# [Problem statement]
Return, exactly as written, the line containing "кая добыча. В" and every line after it to the end of the records below, with no pictures.

# [Supplied data]
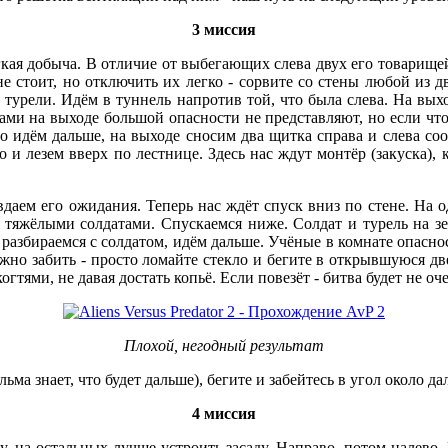
3 миссия
кая добыча. В отличие от выбегающих слева двух его товарище
е стоит, но отключить их легко - сорвите со стены любой из д
турели. Идём в туннель напротив той, что была слева. На выхо
ами на выходе большой опасности не представляют, но если чт
о идём дальше, на выходе сносим два щитка справа и слева со
 и лезем вверх по лестнице. Здесь нас ждут монтёр (закуска), 
вдаем его ожидания. Теперь нас ждёт спуск вниз по стене. На 
 тяжёлыми солдатами. Спускаемся ниже. Солдат и турель на з
разбираемся с солдатом, идём дальше. Учёные в комнате опаснос
но забить - просто ломайте стекло и бегите в открывшуюся две
тями, не давая достать копьё. Если повезёт - битва будет не оче
Плохой, негодный результат
ма знает, что будет дальше), бегите и забейтесь в угол около д
4 миссия
ду, на остальных лучше устроить засаду. Направо, потом налево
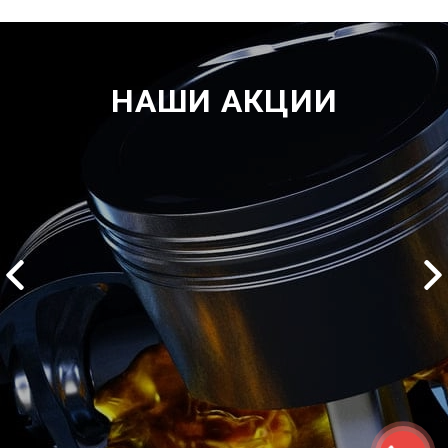
НАШИ АКЦИИ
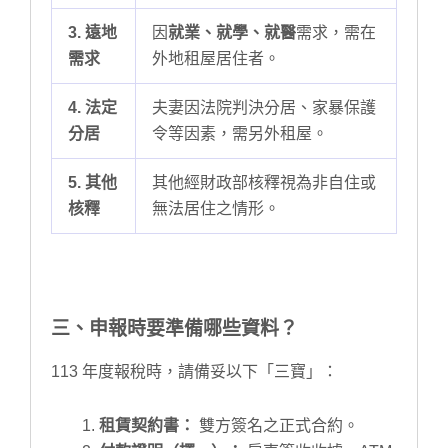
3. 遠地
因
就業、就學、就醫
需求，需在
需求
外地租屋居住者。
4. 法定
夫妻因法院判決分居、家暴保護
分居
令等因素，需另外租屋。
5. 其他
其他經財政部核釋視為非自住或
核釋
無法居住之情形。
三、申報時要準備哪些資料？
113 年度報稅時，請備妥以下「三寶」：
租賃契約書：
雙方簽名之正式合約。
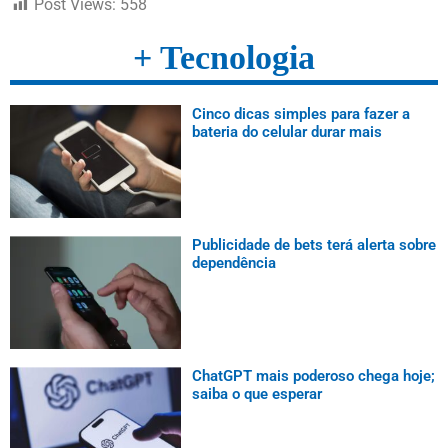
Post Views:
558
+ Tecnologia
Cinco dicas simples para fazer a
bateria do celular durar mais
Publicidade de bets terá alerta sobre
dependência
ChatGPT mais poderoso chega hoje;
saiba o que esperar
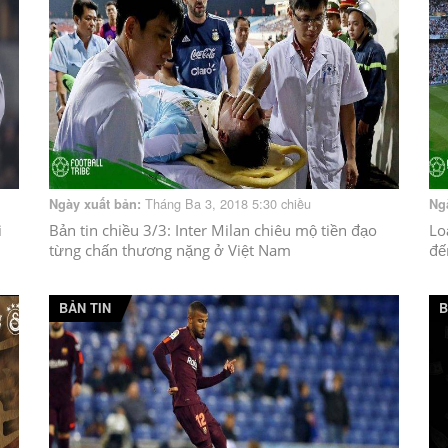
Tháng Ba 3, 2018 5:30 chiều
Ngày xuất bản:
Ng
i
Bản tin chiều 3/3: Inter Milan chiêu mộ tiền đạo
Lo
từng chấn thương nặng ở Việt Nam
đế
BẢN TIN
B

# [Response]
кая добыча. В отличие от выбегающих слева двух его товарище
е стоит, но отключить их легко - сорвите со стены любой из д
турели. Идём в туннель напротив той, что была слева. На выхо
ами на выходе большой опасности не представляют, но если чт
о идём дальше, на выходе сносим два щитка справа и слева со
 и лезем вверх по лестнице. Здесь нас ждут монтёр (закуска), 
вдаем его ожидания. Теперь нас ждёт спуск вниз по стене. На 
 тяжёлыми солдатами. Спускаемся ниже. Солдат и турель на з
разбираемся с солдатом, идём дальше. Учёные в комнате опаснос
но забить - просто ломайте стекло и бегите в открывшуюся две
тями, не давая достать копьё. Если повезёт - битва будет не оче
Плохой, негодный результат
ма знает, что будет дальше), бегите и забейтесь в угол около д
4 миссия
ду, на остальных лучше устроить засаду. Направо, потом налево
НАШИ АКЦИИ
3. 遠地
因
就業、就學、就醫
需求，需在
需求
外地租屋居住者。
4. 法定
夫妻因法院判決分居、家暴保護
分居
令等因素，需另外租屋。
5. 其他
其他經財政部核釋視為非自住或
核釋
無法居住之情形。
三、申報時要準備哪些資料？
113 年度報稅時，請備妥以下「三寶」：
租賃契約書：
雙方簽名之正式合約。
Post Views:
558
+ Tecnologia
Cinco dicas simples para fazer a
bateria do celular durar mais
Publicidade de bets terá alerta sobre
dependência
ChatGPT mais poderoso chega hoje;
saiba o que esperar
Tháng Ba 3, 2018 5:30 chiều
Ngày xuất bản:
Ng
i
Bản tin chiều 3/3: Inter Milan chiêu mộ tiền đạo
Lo
từng chấn thương nặng ở Việt Nam
đế
BẢN TIN
B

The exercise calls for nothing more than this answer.